His son Samuel, born 1700, inherited the estate, and the dwelling is mentioned as intact in 1855.
It was demolished in 1860 and the materials removed.
Some of its doors have been in daily use ever since in a house soon afterward built, and are good for many years more of service.
This old house, probably erected by the first Samuel, was inherited by Thomas Brooks, the village squire and noted ‘marrying justice.’
The second Samuel had slaves, as shown by his will, and
Thomas had one negro man named Pomp, who seems to have been his master's general utility man, according to our historian's mention of him. When the house was built, it was faced southward according to the
[p. 58] custom of the time, and three black walnut trees planted before it. It was doubtless at its erection the finest house in this quarter, and a curved driveway extended from the street, past the end of the house, and joined the street again.

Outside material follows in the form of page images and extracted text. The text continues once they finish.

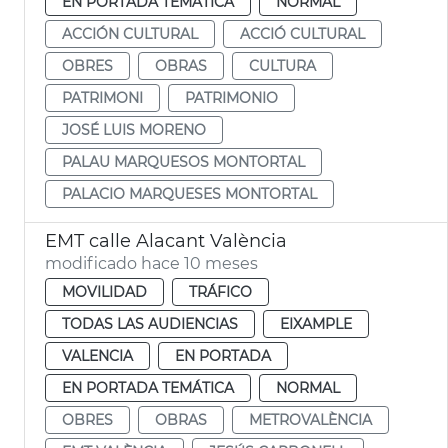
EN PORTADA TEMÁTICA
NORMAL
ACCIÓN CULTURAL
ACCIÓ CULTURAL
OBRES
OBRAS
CULTURA
PATRIMONI
PATRIMONIO
JOSÉ LUIS MORENO
PALAU MARQUESOS MONTORTAL
PALACIO MARQUESES MONTORTAL
EMT calle Alacant València
modificado hace 10 meses
MOVILIDAD
TRÁFICO
TODAS LAS AUDIENCIAS
EIXAMPLE
VALENCIA
EN PORTADA
EN PORTADA TEMÁTICA
NORMAL
OBRES
OBRAS
METROVALÈNCIA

Beside the street and between the ends of the drive was this brick wall constructed, and bordered with a row of lilacs.
Tradition has it that Pomp made the bricks, as well as built the wall, and it is doubtless true.
Some fifty years ago there was a story current that the bricks were brought from
England—incorrect however.
Mr. Edward Brooks in 1875 told the present writer that the bricks were made from clay dug on the estate, and was much amused at such a story finding credence.
This house of Samuel,
Thomas, and lastly of
Gorham Brooks, is shown in the history of
Medford (
Brooks', '55) with the great black walnut trees before it, and also the brick wall, granite post and lilac bushes.
In this picture the house is shown with a massive chimney.
A wide and latticed veranda extended around two sides, while along the edge of the lawn was a fence of two rails with a chain suspended from the post tops.
In the distance the cars with the big stacked engine are seen on the railroad; these latter were a comparative novelty then.
Today but one of the trees remains—‘one, but a lion,’ a magnificent and rare specimen of its kind.
The writer can remember when there were two.
It has been feared that this last might succumb, and the ground beneath and around it has been enriched.
Five generations have lived and passed away since Pomp made the bricks and built the wall.
The next estate is now in new ownership and new residents are coming to the ancestral acres and into the new houses being built thereon.
The faithful, honest work of the humble black man stands; a monument of his industry, a memorial of him.
It is an example of the permanency of the useful, and one of the few remaining vestiges of slavery in
Medford.
[p. 59] A few years ago the lilacs that had overgrown the wall were removed from the street, revealing the entire wall which is supposed to have been built about a century and a half ago.